Nous sommes tous si seuls… que nous pourrions bien n'être qu'un seul… ou même moins que cela|/i]

Et pourtant… pourtant…

Le Vide est tout, le Vide est rien. Le Vide est chaque chose et n'est aucune d'elle. Le Néant est la source et la fin. Mais la fin de quoi ?

Et la réponse lui apparut. Sans violence ni soudaineté… comme si elle avait toujours été là. Comme si elle s'était toujours tenue juste sous ses yeux mais qu'il n'avait jamais pensé à la regarder vraiment…

La chose qui se faisait appeler Pénombre fronça les sourcils lorsqu'elle vit le doux sourire s'étendre sur les traits du moine. Un sourire qui rayonnait des profondeurs de son être et qui englobait même ce soupçon de rien qui se tenait devant lui.

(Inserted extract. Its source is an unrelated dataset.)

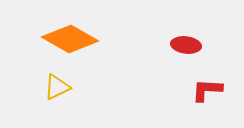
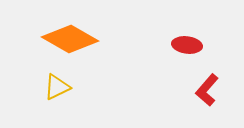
red ellipse: moved 1 px right
red L-shape: rotated 52 degrees counterclockwise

Kato sourit et il se détourna. Tranquillement. Sereinement. Il se détourna car il savait qu'il n'avait plus rien à faire ici. Il se détourna car la vérité lui était apparue et qu'il savait que cette vie ne recélait plus rien pour lui. Il n'aurait rien à enseigner, rien à apprendre, rien à dire et rien à découvrir.

Il était arrivé au but et il lui fallait désormais poursuivre sa route tout seul. Au-delà de cette chair et de cette matérialité… vers… vers…

Il se détourna sans cesser de sourire et laissa derrière lui quelqu'un ou quelque chose qui ne pourrait jamais ressentir cela ou qui n'aurait jamais besoin de le ressentir. Quelque chose que son Illumination avait atteint jusqu'à des profondeurs que cette chose ignorait posséder puisqu'elle ignorait même qu'elle existait vraiment.

Il se détourna de l'étranger et aussitôt, il l'oublia.
Il oublia qu'il vivait.
Il oublia qu'il allait mourir.
Il oublia même que cela pouvait avoir une quelconque importance.
Car dans le fond, cela n'en avait en réalité absolument aucune.

Et derrière lui, il laissa près de la petite école ou jamais il ne retournerait un ronin qui n'en était pas un.
Un homme qui n'en était pas un.

Mais dont les larmes étaient bien réelles.